Because Starnes was not authorized to bring a separate action challenging the denial of line of duty disability benefits, and because she failed to petition the trial court for certiorari within 30 days after the board reached its decision, her action must be dismissed.   We therefore remand this case to the trial court with direction that the court vacate its judgment and dismiss Starnes's action.

Case remanded with direction.

FOOTNOTES

1.   The statute addressing the pension fund provides for two other types of “line of duty” pensions, which do not apply in this case.   One is for accidents suffered in the line of duty, and one addresses occupational diseases caused by certain poisons or irritants, “which are recognized as a peculiar hazard” of the employee's job and “which other persons not engaged in such employment do not contract.”   Ga. L.1994, pp. 4733-4734.

2.   Compare City of Macon v.

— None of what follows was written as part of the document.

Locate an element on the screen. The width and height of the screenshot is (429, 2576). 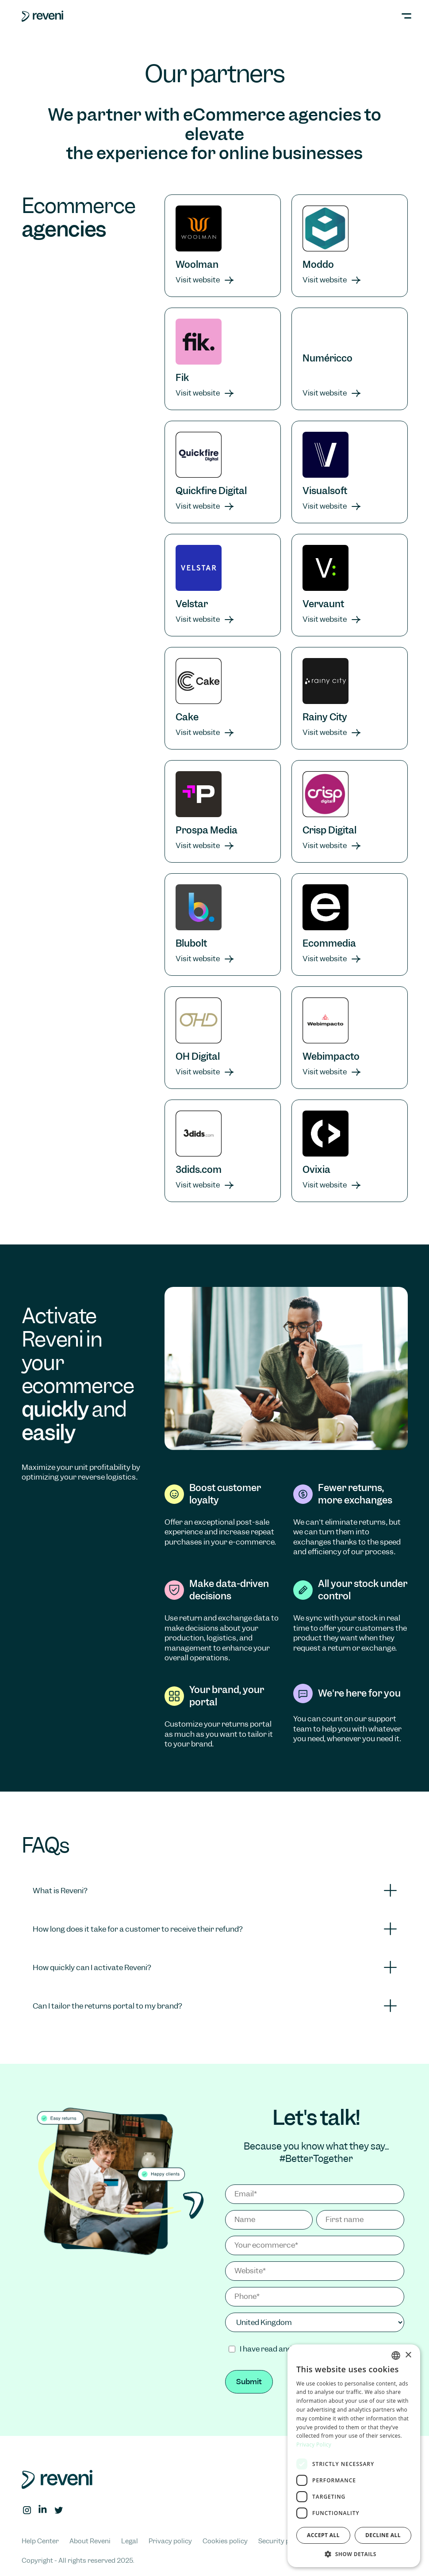
[dialog] is located at coordinates (353, 2455).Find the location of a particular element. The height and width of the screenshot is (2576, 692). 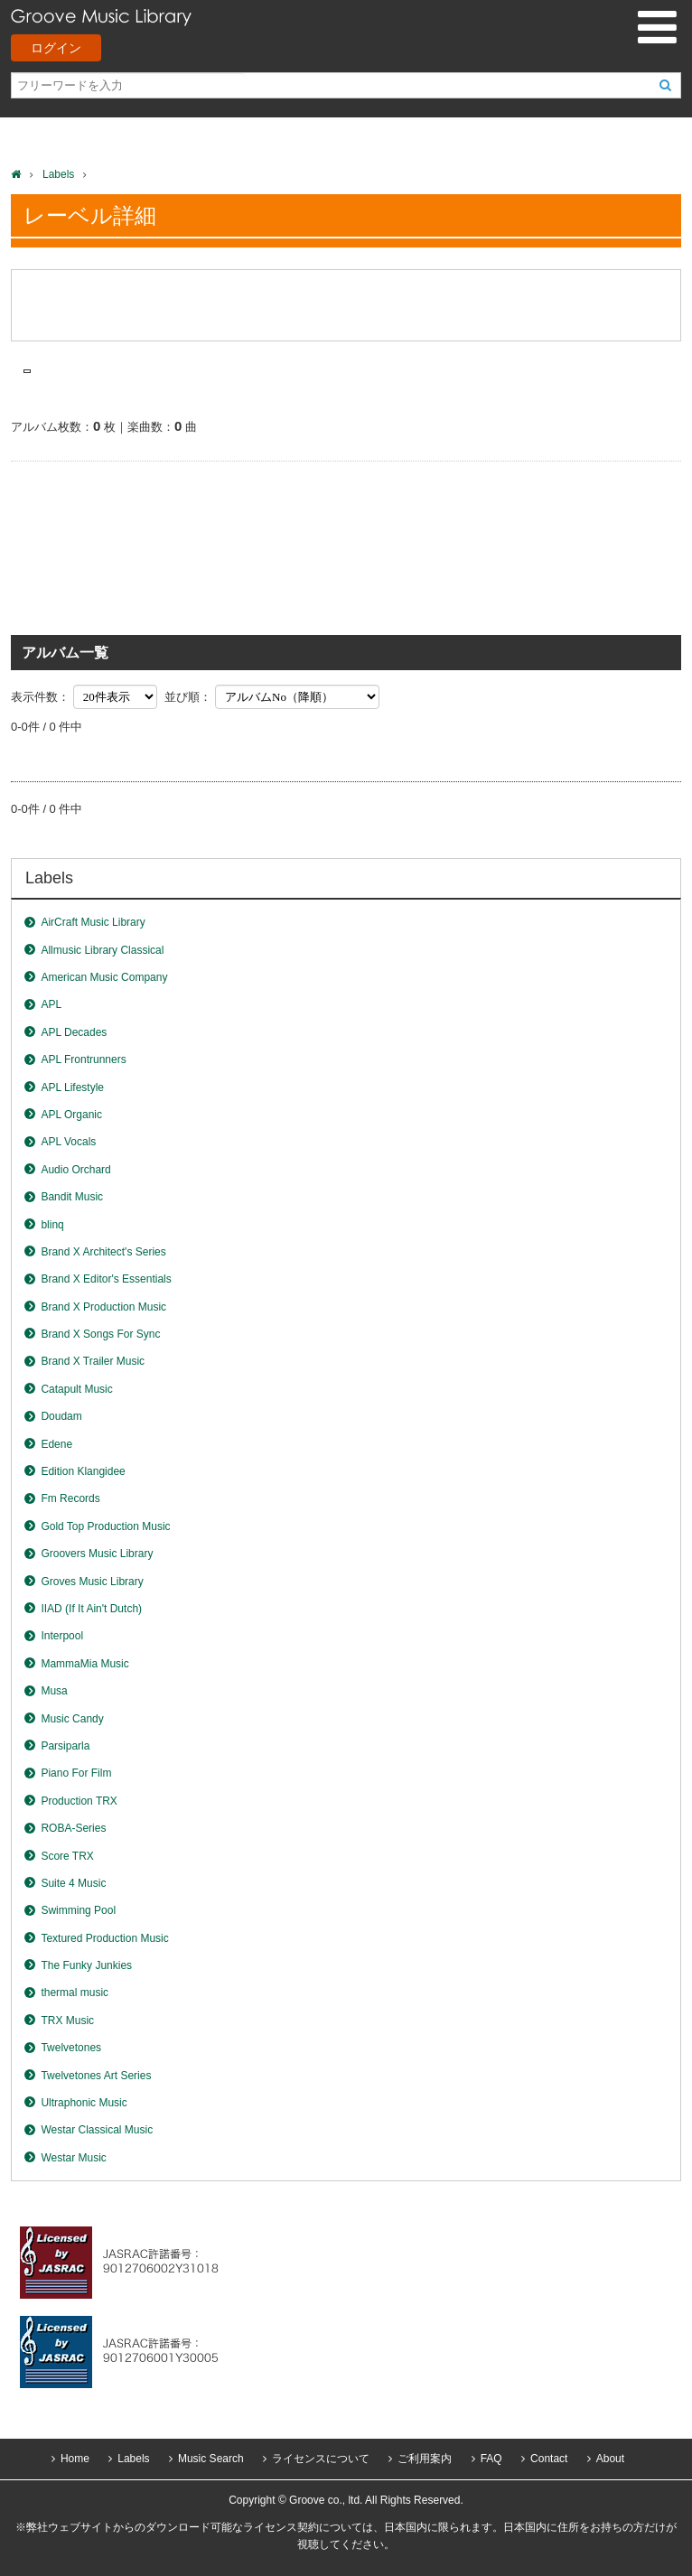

Herrington, 198 Ga. 576, 590(3), 32 S.E.2d 517 (1944), a case in which the decision of the pension fund's trustees was “ministerial and administrative.”   In that case, however, the facts were not disputed, and the ordinance provided clear, specific guidelines concerning the requirements for receiving a pension.   The board was not required to weigh evidence in the process of determining whether a pension was authorized.

SMITH, Judge.

JOHNSON, P.J., and HAROLD R. BANKE, Senior Appellate Judge, concur.